Numa das muitas histórias
sobre grupos de leitura em regiões em conflito reunidas em A arte de ler
(Editora 34, tradução de Arthur Bueno e Camila Boldrini), a antropóloga
francesa Michèle Petit conta o caso dos bibliotecários da Comuna 13, um
conjunto de bairros pobres na periferia de Medellín. No fogo cruzado entre
guerrilheiros das Farc e paramilitares colombianos, a biblioteca se transformou
em ponto de encontro (e, muitas vezes, em abrigo) para jovens da vizinhança,
que encontravam nas atividades promovidas pelos funcionários e nos livros
disponíveis nas estantes um refúgio momentâneo para a brutalidade da rotina.

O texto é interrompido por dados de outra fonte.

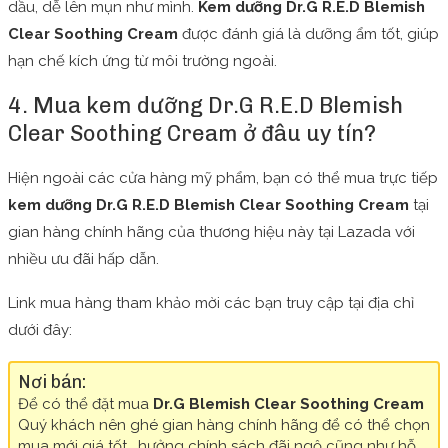
dầu, dễ lên mụn như mình.
Kem dưỡng Dr.G R.E.D Blemish
Clear Soothing Cream
được đánh giá là dưỡng ẩm tốt, giúp
hạn chế kích ứng từ môi trường ngoài.
4. Mua kem dưỡng Dr.G R.E.D Blemish
Clear Soothing Cream ở đâu uy tín?
Hiện ngoài các cửa hàng mỹ phẩm, bạn có thể mua trực tiếp
kem dưỡng Dr.G R.E.D Blemish Clear Soothing Cream
tại
gian hàng chính hãng của thương hiệu này tại Lazada với
nhiều ưu đãi hấp dẫn.
Link mua hàng tham khảo mời các bạn truy cập tại địa chỉ
dưới đây:
Nơi bán:
Để có thể đặt mua
Dr.G Blemish Clear Soothing Cream
Quý khách nên ghé gian hàng chính hãng để có thể chọn
mua mới giá tốt , hưởng chính sách đãi ngộ cũng như hỗ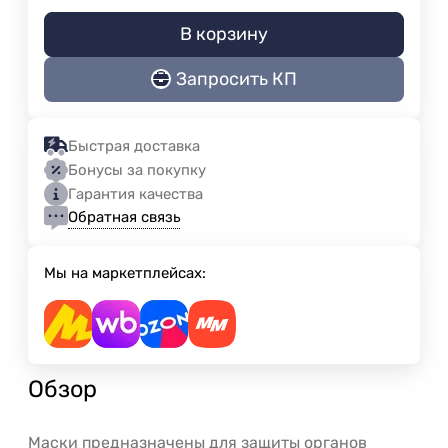
В корзину
Запросить КП
Быстрая доставка
Бонусы за покупку
Гарантия качества
Обратная связь
Мы на маркетплейсах:
Обзор
Маски предназначены для защиты органов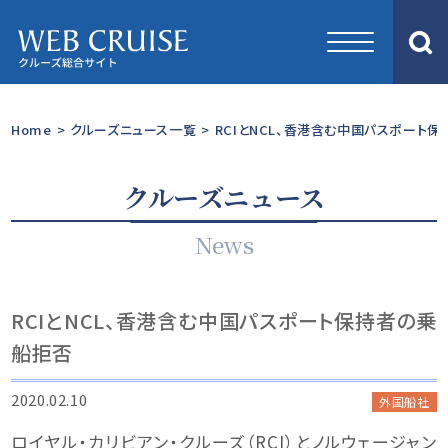
Home
>
クルーズニュース一覧
>
RCIとNCL、香港含む中国パスポート
クルーズニュース
News
RCIとNCL、香港含む中国パスポート保持者の乗
船拒否
2020.02.10
外国船社
ロイヤル・カリビアン・クルーズ（RCI）とノルウェージャン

A história pode sugerir uma
visão um tanto romântica da cultura como antídoto para a barbárie (impressão
reforçada pelo subtítulo do livro, “Ou como resistir à adversidade”), mas
Michèle Petit argumenta, em entrevista ao jornal O Globo, que o trabalho de
pessoas como os bibliotecários de Medellín nada tem de ingênuo: “Eles sabem que
a literatura não vai reparar as violências ou as desigualdades do mundo, mas
observam que ela oferece um apoio notável para colocar o pensamento em ação,
para provocar o autoquestionamento, suscitar um desejo, uma busca por outra
coisa”, diz ela.
A arte de ler relata
experiências desenvolvidas por mediadores de leitura em “espaços em crise” –
locais afetados por confrontos armados, catástrofes naturais, pobreza e
migrações forçadas – em diversas regiões, mas, sobretudo na América Latina
(inclusive no Brasil). Nessas situações, sugere a autora, mais importante que a
interpretação do texto é o encontro ao redor do livro: a leitura funciona como
um catalisador para discussões em grupo sobre questões (pessoais ou coletivas)
despertadas pelas obras.
Autora de Os jovens e a
leitura (também publicado pela Editora 34), no qual reflete sobre os desafios
da tão debatida “formação de leitores”, Michèle critica nesta entrevista a
forma como o tema costuma ser abordado (“Certos discursos de glorificação da
leitura dão vontade de jogar videogame!”, brinca) e defende que as situações
extremas relatadas em A arte de ler podem inspirar novas abordagens para a
difusão da leitura.
A arte de ler fala de experiências de leitura em locais que a senhora
chama de espaços em crise”, sobretudo na América Latina. Por que escolheu esses
lugares e que tipo de atividade encontrou neles?
Há muito tempo observa-se que
a leitura ajuda a resistir às adversidades, mesmo nos contextos mais terríveis.
Mas a maior parte daqueles que deram testemunho disso estavam imersos desde a
infância na cultura escrita. As experiências que me interessaram na América
Latina reúnem crianças, adolescentes ou adultos com pouca escolaridade, vindos
de famílias pobres, que cresceram longe dos livros. Por exemplo: na Colômbia,
jovens saídos da guerrilha ou de grupos paramilitares, toxicômanos, soldados
feridos, populações desalojadas; na Argentina, mães de crianças pequenas em
situação de extrema pobreza, jovens que sofreram abusos ou vítimas de
catástrofes naturais. Essas experiências literárias compartilhadas se desenrolam
em espaços de liberdade, sem registros escritos nem controle de presença, sem
preocupação com rendimento escolar imediato nem resultados em termos
quantitativos. O dispositivo é aparentemente muito simples: um mediador propõe
suportes escritos a pessoas que não estão acostumadas a eles, lê alguns em voz
alta, e então um relato ou um debate surgem entre os participantes. Os textos
lidos despertam seus pensamentos e palavras. Não porque esses textos evoquem situações próximas das que eles
viveram. Aqueles que têm um efeito “reparador” são em geral até muito
surpreendentes. Através de um conto ou poema qualquer escrito do outro lado do
mundo, eles leem páginas dolorosas de sua vida de forma indireta, falam de sua
própria história de outra maneira, e conseguem compartilhá-la.
"Há muito tempo
observa-se que a leitura ajuda a resistir às adversidades, mesmo nos contextos
mais terríveis. Mas a maior parte daqueles que deram testemunho disso estavam
imersos desde a infância na cultura escrita."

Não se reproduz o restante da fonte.